The process of exposure therapy is to have you experience your fear in a safe setting and to gradually experience it with more and more actual sensory input until your fear has subsided to the point that you’re not experiencing as much anxiety in situations that would previously have you frozen with fear.

Nowadays I can even go stand outside in a thunderstorm, though if it’s particularly close and violent I tend to want to head back inside, but that’s just as much my desire to avoid being soaked to the skin as it is to get out of the way of a potential lightning strike. I enjoy them, in fact. The exposure therapy worked exceptionally well and has stuck for almost six years now with no relapses at all.

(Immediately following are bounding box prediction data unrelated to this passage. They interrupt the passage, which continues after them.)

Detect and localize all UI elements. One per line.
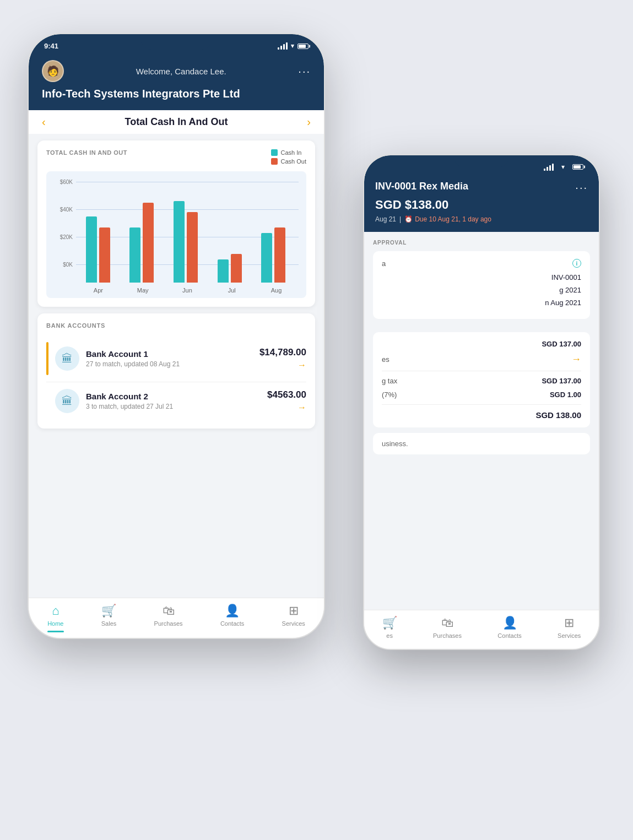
x-label-may: May [131,287,155,294]
p2-nav-purchases-label: Purchases [433,632,462,639]
p2-nav-sales[interactable]: 🛒 es [382,616,397,639]
bars-area [76,199,295,283]
approval-a-label: a [382,259,386,268]
line-items-section: SGD 137.00 es → g tax SGD 137.00 [364,332,599,454]
phone-1: 9:41 ▾ 🧑 We [28,33,325,639]
p2-nav-sales-label: es [386,632,393,639]
approval-card: a i INV-0001 g 2021 n [373,251,590,319]
bottom-nav: ⌂ Home 🛒 Sales 🛍 Purchases 👤 Contacts ⊞ [29,598,324,638]
line-items-card: SGD 137.00 es → g tax SGD 137.00 [373,332,590,427]
date1-value: g 2021 [559,286,581,294]
note-text: usiness. [382,440,408,448]
p2-nav-contacts-label: Contacts [497,632,521,639]
nav-home-label: Home [47,620,63,627]
prev-arrow[interactable]: ‹ [42,116,46,128]
nav-purchases[interactable]: 🛍 Purchases [154,604,183,627]
p2-bottom-nav: 🛒 es 🛍 Purchases 👤 Contacts ⊞ Services [364,610,599,649]
p2-date-row: Aug 21 | ⏰ Due 10 Aug 21, 1 day ago [375,215,588,223]
p2-services-icon: ⊞ [564,616,574,630]
line-arrow-link[interactable]: → [571,354,581,365]
info-icon[interactable]: i [572,259,581,268]
battery-icon [297,44,309,49]
nav-sales[interactable]: 🛒 Sales [101,604,117,627]
nav-home[interactable]: ⌂ Home [47,604,63,627]
p2-header: INV-0001 Rex Media ··· SGD $138.00 Aug 2… [364,175,599,232]
line-total: SGD 138.00 [382,410,581,420]
bar-jul-out [231,254,242,283]
p2-scroll-area[interactable]: APPROVAL a i INV-0001 g 2021 [364,232,599,610]
approval-label: APPROVAL [373,240,590,246]
clock-icon: ⏰ [404,215,413,223]
tax-base-value: SGD 137.00 [542,377,581,385]
bank-name-1: Bank Account 1 [86,349,259,359]
tax-label: (7%) [382,391,397,399]
line-label-link: es [382,355,389,364]
line-value-1: SGD 137.00 [542,340,581,348]
bank-arrow-1[interactable]: → [259,360,306,370]
bank-arrow-2[interactable]: → [267,403,306,413]
x-label-jun: Jun [175,287,199,294]
bank-subtitle-2: 3 to match, updated 27 Jul 21 [86,403,267,410]
legend-out: Cash Out [271,158,306,165]
p2-header-row: INV-0001 Rex Media ··· [375,181,588,194]
p2-sales-icon: 🛒 [382,616,397,630]
next-arrow[interactable]: › [307,116,311,128]
legend-in-dot [271,149,278,156]
line-item-link[interactable]: es → [382,354,581,365]
y-label-40k: $40K [54,207,73,213]
avatar[interactable]: 🧑 [42,60,64,82]
bar-group-jul [218,254,242,283]
date1-row: g 2021 [382,286,581,294]
bar-group-aug [261,227,285,283]
bar-may-out [143,203,154,283]
bank-amount-2: $4563.00 [267,389,306,400]
legend-in: Cash In [271,149,306,156]
bank-item-1[interactable]: 🏛 Bank Account 1 27 to match, updated 08… [46,335,306,382]
line-item-1: SGD 137.00 [382,340,581,348]
signal-icon [278,42,288,50]
bar-apr-in [86,216,97,283]
line-item-tax-base: g tax SGD 137.00 [382,377,581,385]
legend-out-dot [271,158,278,165]
nav-sales-label: Sales [101,620,117,627]
due-badge: ⏰ Due 10 Aug 21, 1 day ago [404,215,491,223]
bar-jun-in [174,201,185,283]
legend-out-label: Cash Out [281,158,306,165]
chart-nav-title: Total Cash In And Out [125,116,228,128]
bar-aug-out [274,227,285,283]
notch [140,34,212,50]
inv-ref-value: INV-0001 [551,273,581,281]
status-icons: ▾ [278,42,309,50]
nav-contacts[interactable]: 👤 Contacts [220,604,244,627]
bar-apr-out [99,227,110,283]
p2-nav-contacts[interactable]: 👤 Contacts [497,616,521,639]
y-label-60k: $60K [54,179,73,185]
p2-contacts-icon: 👤 [502,616,517,630]
bank-item-2[interactable]: 🏛 Bank Account 2 3 to match, updated 27 … [46,382,306,420]
p2-more-button[interactable]: ··· [575,181,588,194]
more-button[interactable]: ··· [298,65,311,78]
total-value: SGD 138.00 [535,410,581,420]
wifi-icon: ▾ [291,42,294,50]
totals-section: g tax SGD 137.00 (7%) SGD 1.00 SGD 138 [382,371,581,420]
bar-jun-out [187,212,198,283]
home-icon: ⌂ [52,604,59,618]
y-label-0k: $0K [54,262,73,268]
p2-nav-services-label: Services [558,632,581,639]
bank-subtitle-1: 27 to match, updated 08 Aug 21 [86,360,259,368]
bar-group-may [129,203,154,283]
nav-services[interactable]: ⊞ Services [282,604,305,627]
approval-row-1: a i [382,259,581,268]
p2-inv-title: INV-0001 Rex Media [375,181,468,192]
p2-nav-services[interactable]: ⊞ Services [558,616,581,639]
p2-nav-purchases[interactable]: 🛍 Purchases [433,616,462,639]
bank-amount-1: $14,789.00 [259,347,306,358]
date2-row: n Aug 2021 [382,299,581,307]
chart-area: $60K $40K $20K $0K [54,179,299,284]
inv-ref-row: INV-0001 [382,273,581,281]
p2-date: Aug 21 [375,215,396,223]
due-text: Due 10 Aug 21, 1 day ago [415,215,491,223]
bank-icon-1: 🏛 [55,346,79,371]
x-label-aug: Aug [264,287,289,294]
sales-icon: 🛒 [101,604,116,618]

So I told you all that to tell you that today I learned about a new tool being used in exposure therapy, in a similar method as the video that I watched, a technology that existed in 2011 when I went through the program but was prohibitively expensive for the hospital to own.

Virtual reality exposure therapy.

In a sense, everything I did was a form of virtual reality, even the culmination of my therapy underneath the Tesla coil. None of them were the actual experience of being caught outside in a thunderstorm, and so the experience had to be simulated to the best of the hospital’s ability using the tools that they had. (Fortunately my phobia about lightning was common enough that they had a tape – still using VCRs at this point, kids – featuring a thunderstorm. If it were a different phobia, and I presented with several, they used different methods to expose me to the thing I feared. The therapies for the rest of my phobias all culminated in that one day trip to downtown Chicago and I’m better off with all of them today, thank goodness.) With the technology of virtual reality becoming more common and accessible, there are programs that can simulate situations of fear far better than watching a video, for instance. You’re immersed in the experience much more so than I was, and you have a controller to help get you out of the situation if need be.

Virtual reality is not a replacement for the process that I went through. It’s far more immersive than writing a paper about “what’s the worst that could happen?” and needs to be built up to, just like I was built up to the videotape. Odds are good that VR would be a further step from simply watching a video of what scares you since it is so immersive. In addition, exposure therapy – whether virtual reality or not – should only be done under the watchful eye of an individual trained in administering exposure therapy, so if you have fears of your own that you wish to conquer, I would recommend searching out an outpatient anxiety program near you. It helped me immensely with several phobias and I feel it could likely help you with yours.

The good thing is that exposure therapy can be used for other anxieties besides phobias, something that I tend to forget is a large portion of what we’re trying to establish in my own therapy right now. A lot of my anxieties can be ported over easily. My fear of crowds, my fear of driving, my fear of everyday socialization – all of them are being treated with a form of exposure therapy to try and convince my brain that these situations are not something to be feared, but rather a part of everyday living that I’ll need to embrace before I can get back out in the job market.

I don’t know if I’ll ever get to – or need to – experience therapeutic virtual reality. But it’s nice to know that the option is there should the need arise.